Most cases of the virus point to a majority of the careers being from
outside Africa and at the time of publication, there was no scientific
evidence to back the trends.

In the cases confirmed in the continent, mainly in South Africa,
Algeria, Burkina Faso, Cameroon, Egypt, Morocco, Nigeria, Senegal, Togo
and Tunisia, only a minority of the individuals are indigenous citizens.

"The majority of the people infected with Covid-19 in Africa are not of
African origin,” a health expert, who refused to be identified, told CAJ
News Africa in Johannesburg, South Africa on Sunday.

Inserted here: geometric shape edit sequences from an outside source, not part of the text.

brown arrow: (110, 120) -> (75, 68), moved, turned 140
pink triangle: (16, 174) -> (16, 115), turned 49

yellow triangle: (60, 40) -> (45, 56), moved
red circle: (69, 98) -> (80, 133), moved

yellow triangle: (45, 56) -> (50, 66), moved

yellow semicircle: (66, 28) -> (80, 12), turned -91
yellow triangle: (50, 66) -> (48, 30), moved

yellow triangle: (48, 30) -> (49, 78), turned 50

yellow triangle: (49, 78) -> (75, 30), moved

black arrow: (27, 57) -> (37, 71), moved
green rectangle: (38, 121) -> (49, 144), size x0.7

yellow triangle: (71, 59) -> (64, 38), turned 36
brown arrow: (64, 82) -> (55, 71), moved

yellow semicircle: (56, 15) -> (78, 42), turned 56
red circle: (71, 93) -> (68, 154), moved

“They are Africans because majority of them acquired African citizenship
or permanent residence owing to colonial past background. Very few (less
than 0,2 percent) of those that infected cases are the actual persons of
African lineage . As a professional, it will be unethical to stereotype
diseases but records on the ground show otherwise."

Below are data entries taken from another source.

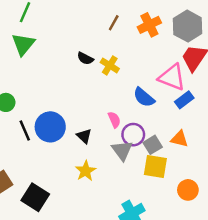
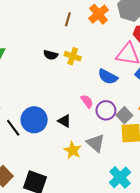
gray triangle: (122, 150) -> (96, 143), moved

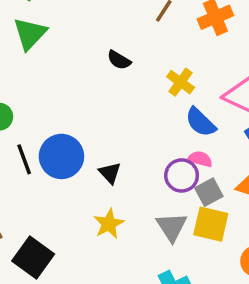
yellow cross: (73, 56) -> (181, 82), moved
pink semicircle: (87, 101) -> (200, 159), moved, turned -56
gray triangle: (96, 143) -> (172, 227), moved

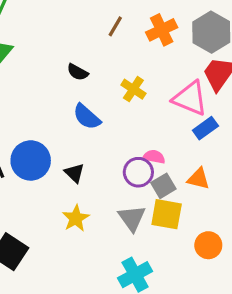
blue semicircle: (201, 122) -> (87, 117), moved

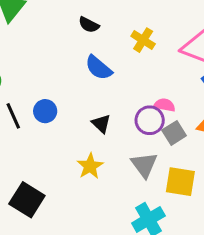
blue circle: (31, 160) -> (45, 111), size x0.6
black triangle: (74, 173) -> (101, 124), moved
yellow square: (167, 214) -> (180, 182), moved

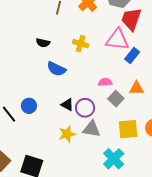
purple circle: (150, 120) -> (85, 108), moved
gray triangle: (144, 165) -> (92, 129), moved, turned -30
yellow star: (90, 166) -> (67, 134), turned 30

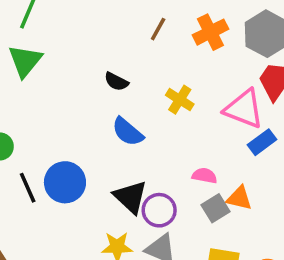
orange triangle: (137, 88) -> (239, 198), moved
black triangle: (67, 105) -> (130, 197), size x1.5
blue circle: (29, 106) -> (65, 182), size x1.5

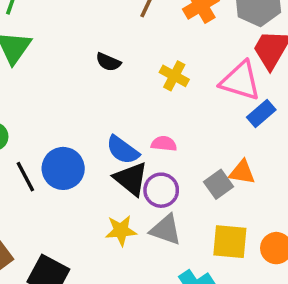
blue semicircle: (128, 132) -> (123, 150), moved
pink semicircle: (204, 176) -> (164, 144), moved

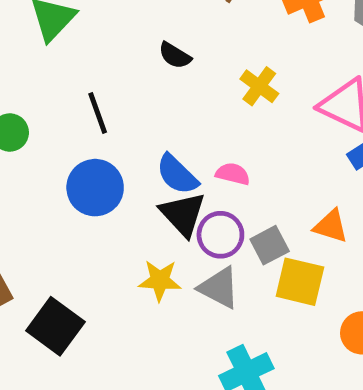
black line: (25, 177) -> (98, 113), moved
gray square: (219, 184) -> (270, 245), moved
yellow square: (230, 242) -> (300, 282), moved

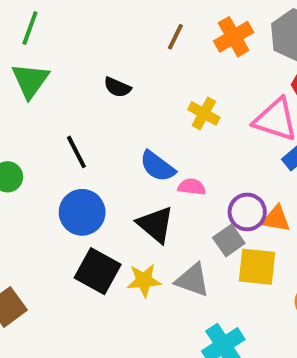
black semicircle: (175, 55) -> (117, 87), moved
blue semicircle: (177, 174) -> (157, 166), moved
purple circle: (220, 235) -> (247, 212), moved
black square: (55, 326) -> (98, 271), moved

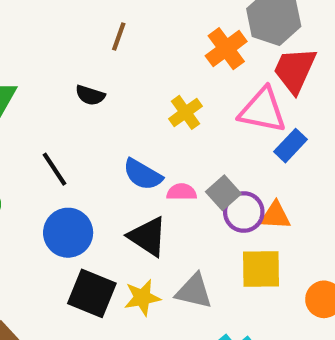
brown line: (175, 37) -> (119, 37), moved
orange cross: (234, 37) -> (226, 49), moved
yellow cross: (204, 113) -> (185, 112), turned 32
gray square: (229, 240) -> (223, 193), moved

A Kenya medical expert, who also requested anonymity, said, “The fact on
the ground is that less than 0,2 percent of cases to date are not people
of African origin.”

A Nigeria human rights activist in the commercial capital, Lagos,
accused the West of double standards and stereotyping during previous
outbreaks.

“If this disease was Ebola, cholera, tuberculosis or human
immunodeficiency virus (HIV), the Western media would have gone
overdrive slamming it as an African disease. Now that the disease has
hit hard on non-Africans, we are just being told it affected 'people'.
There is institutionised stereotyping of diseases,” he said.

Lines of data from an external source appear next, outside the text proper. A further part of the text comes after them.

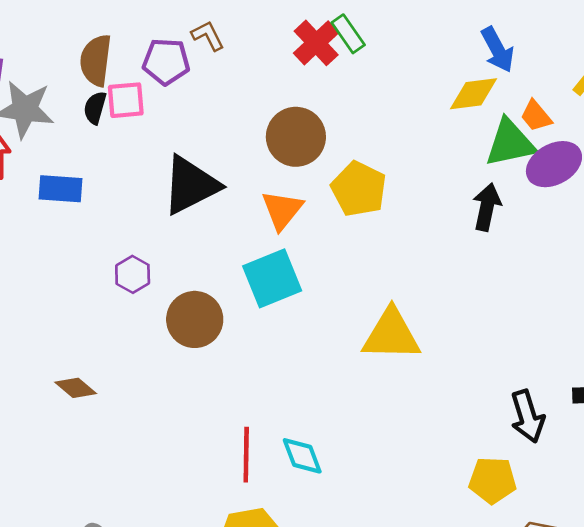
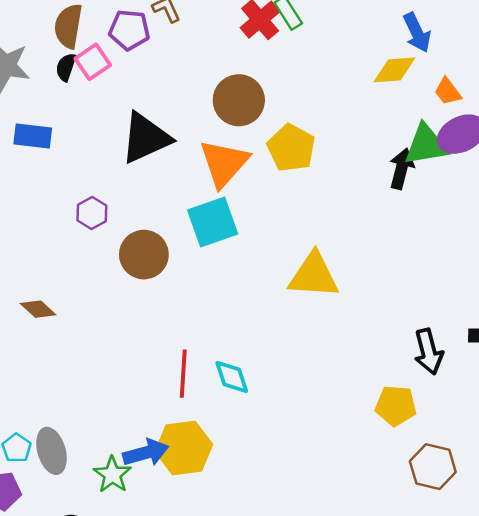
pink square: (126, 100) -> (93, 62), turned -32
green triangle: (510, 143) -> (426, 145), moved
orange triangle: (282, 210) -> (224, 163), size x1.4

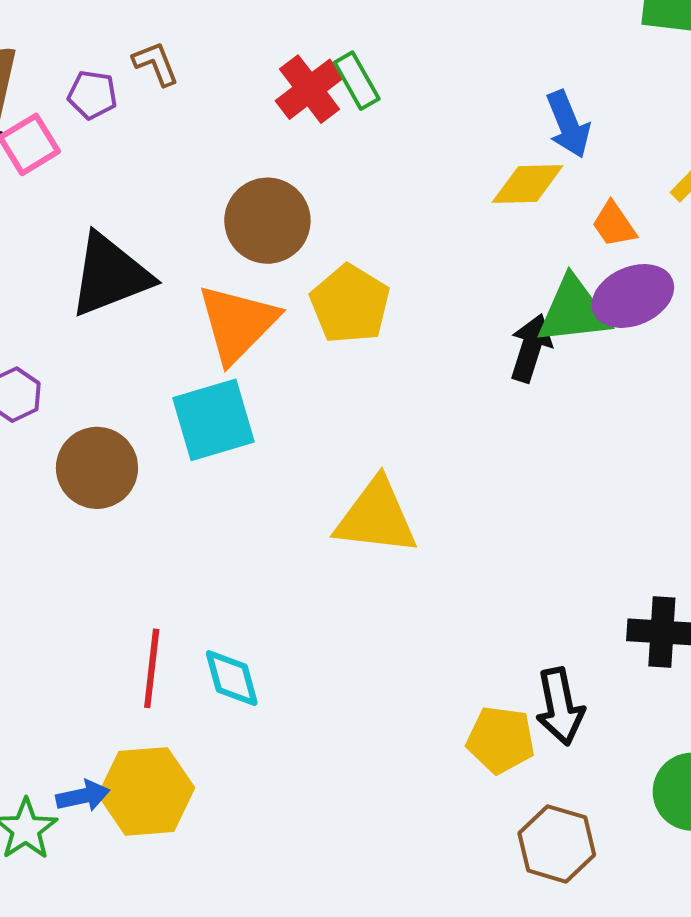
purple pentagon: (129, 30) -> (92, 95), size x0.7
black arrow: (428, 352) -> (560, 707), moved
blue arrow: (146, 453) -> (83, 796), size x0.7

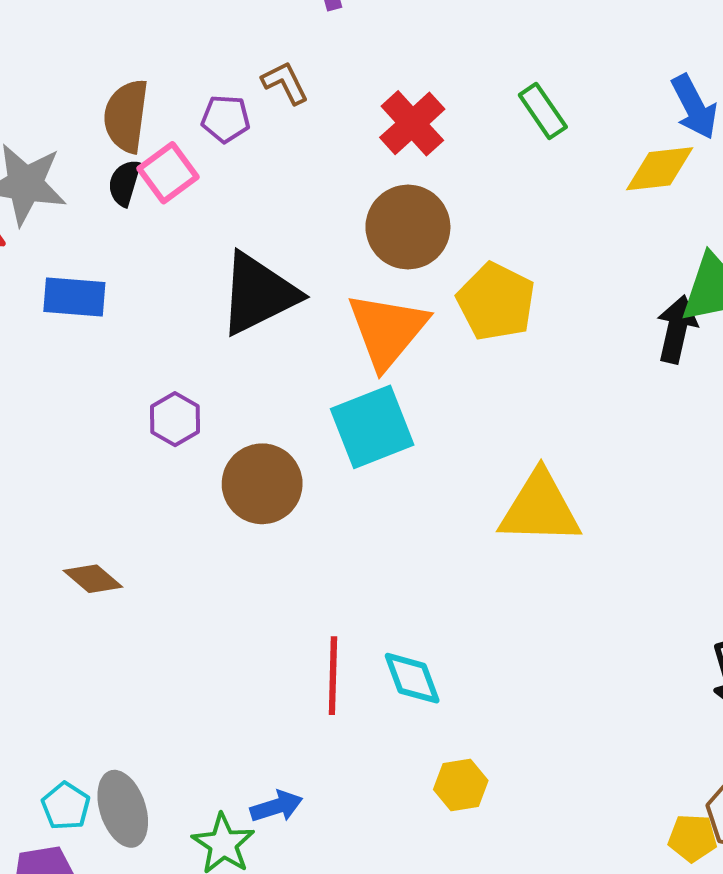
green rectangle: (357, 81) -> (543, 111), moved
red cross: (310, 89) -> (412, 123), moved
yellow pentagon: (501, 740) -> (693, 838), moved, size x0.7
yellow hexagon: (146, 791) -> (461, 785), moved, size x0.6

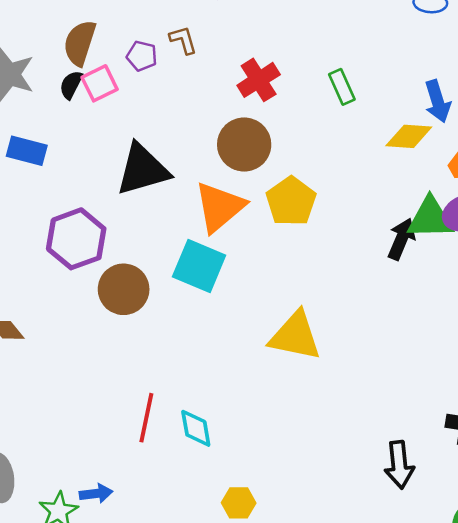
purple hexagon: (175, 419) -> (76, 239), size x1.8
cyan square: (372, 427) -> (199, 266), turned 34
yellow hexagon: (461, 785) -> (239, 503), moved

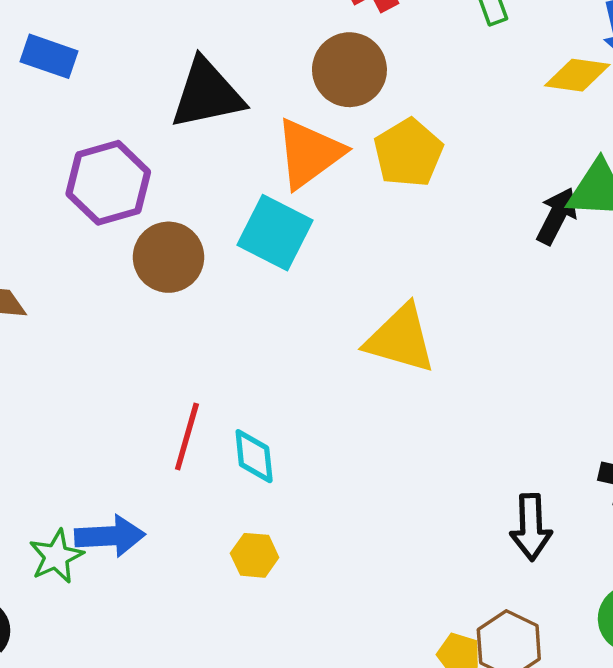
blue arrow: (96, 494) -> (110, 536), size x1.5
yellow hexagon: (239, 503) -> (255, 555), moved

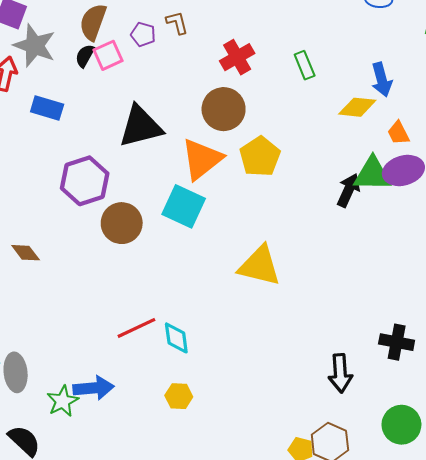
red line: (187, 437) -> (136, 328), turned 51

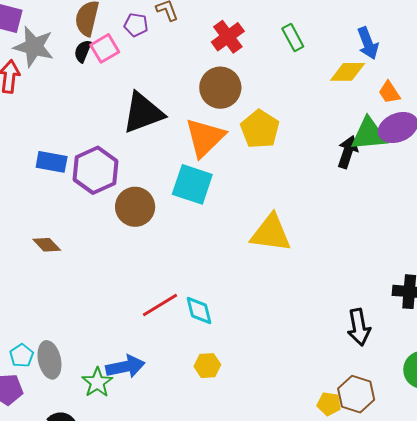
blue rectangle: (47, 108) -> (52, 162), moved

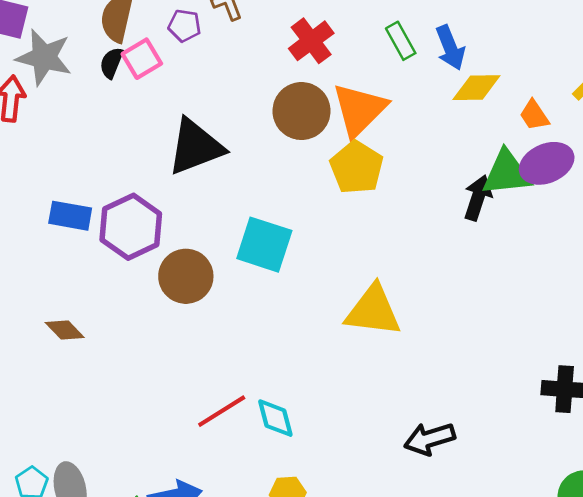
blue arrow: (368, 43) -> (450, 48), moved
orange triangle: (205, 137) -> (359, 110), moved
black arrow: (359, 327) -> (430, 439), moved, turned 84

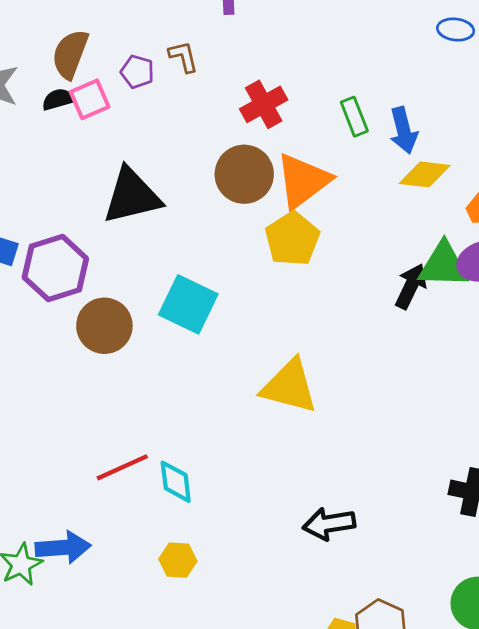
black semicircle: (111, 63) -> (58, 99), turned 44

“If this disease had taken a huge toll of blacks, believe me, the entire
world would have been stereotyping the pandemic linking it with
Africans. Now that the unthinkable has happened in the so-called
developed world, we are now being told not to stereotype the pandemic.”

The World Health Organisation (WHO) had still not ascertained why there
were fewer cases in the continent despite Africa’s fragile health
systems.

“Our biggest concern continues to be the potential for Covid-19 to
spread in countries with weaker health systems,” Tedros Adhanom
Ghebreyesus, the head of the WHO, speaking to African Union (AU) health
ministers gathered in the Ethiopian capital of Addis Ababa sometime in
February.

As to why the Covid-19 was not more extensive or prevalent in the
African, Professor Thumbi Ndung’u from the African Institute for Health
Research in Durban, South Africa said: "Surely, nobody knows. Perhaps
there is simply not that much travel between Africa and China."